The final results were very good, although all the warning signs
were there; as a result, I had a complete hysterectomy and
oophorectomy (removal of ovaries). Unlike the sadness and loss that
many women might feel after such an overwhelming procedure, what
I felt was almost relief. The danger was gone. And since I'd long since
come to terms with the reality that I—and Will and I—would never
have children, I was at peace with it.

What is schizophrenia? In the United States, diagnoses are mostly
made according to categories established by the American Psychiatric
Association's
Diagnostic and Statistical Manual of Mental Disorders.
The
DSM
makes a rough distinction between disorders of
thought
and
disorders of
mood.
Schizophrenia is an example of a disorder that
affects thinking, and so it is referred to as a thought disorder. Bipolar
disorder (what used to be called manic depression) is an example of a
mood or "affective" disorder—a disorder that rests primarily in how
one feels.

The
DSM
places schizophrenia among the thought disorders
characterized by psychosis. Psychosis is broadly defined as being out
of touch with reality—'what one of my professors at Yale once referred
to as "nuts."

Schizophrenia, the most severe of the psychotic disorders, seems
to affect about one out of every hundred people. Some researchers
think that it may actually be a whole set of diseases, not just a single
disease, which would explain why people with the same diagnosis can
seem so different from each other. In any case, whatever
schizophrenia is, it's not "split personality," although the two are often
confused by the public; the schizophrenic mind is not split, but
shattered.

A common misunderstanding is that people with schizophrenia
are wildly psychotic all the time.

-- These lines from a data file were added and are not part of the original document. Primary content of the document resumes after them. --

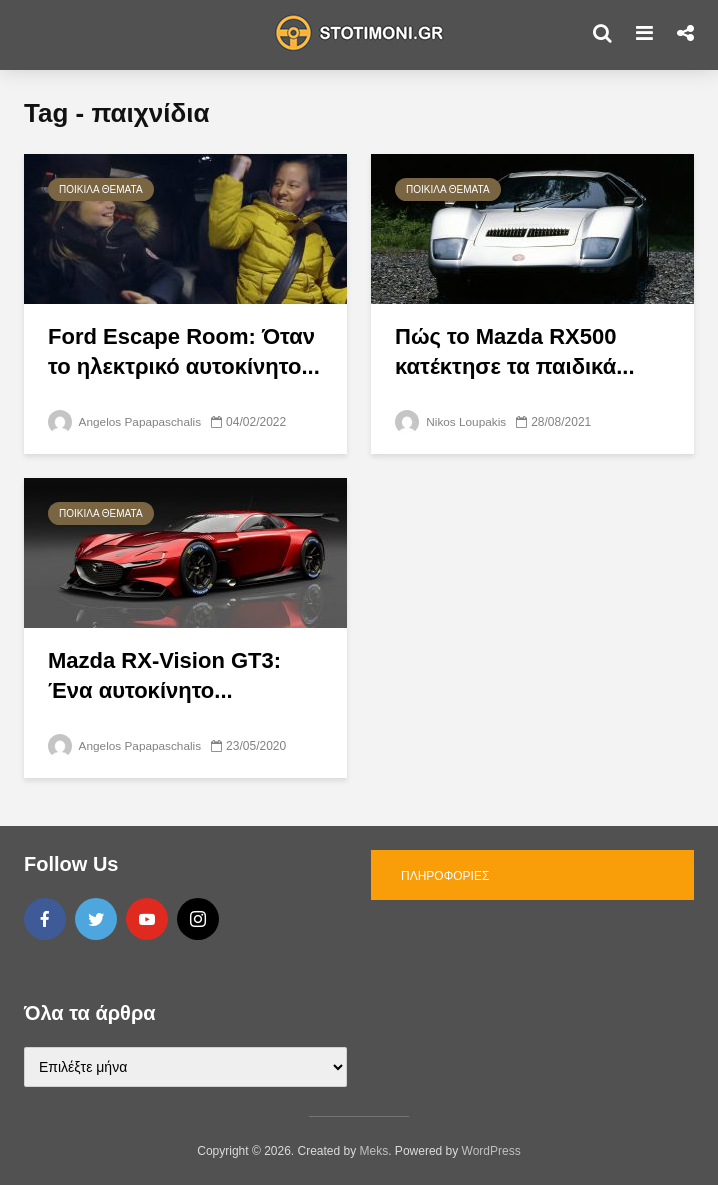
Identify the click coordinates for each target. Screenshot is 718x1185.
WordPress (491, 1151)
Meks (374, 1151)
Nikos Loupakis (451, 422)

Most, like myself, are not. When I am
symptomatic, I suffer from delusions and hallucinations, and my
thinking becomes confused and disorganized. Though I do not
hallucinate much—sometimes I see things, sometimes I hear things—I
often become frankly delusional. The disorganized thinking I suffer is
also a core feature of schizophrenia.

These symptoms are examples of "positive" symptoms of
schizophrenia, i.e., things you have but don't want. Many people with
schizophrenia also have "negative" symptoms, some sort of deficiency
or lack, such as apathy and withdrawal, a profound "not caring," or
perhaps more to the point, not caring about not caring. Save for my
first few years at Oxford, I've been fortunate largely to escape the
negative symptoms.

What's important in all of this is that I have a thought disorder. I
am not someone whose illness consists primarily of having high and
low moods. And that aspect of my illness—its cognitive nature—was
central in my decision to write this book.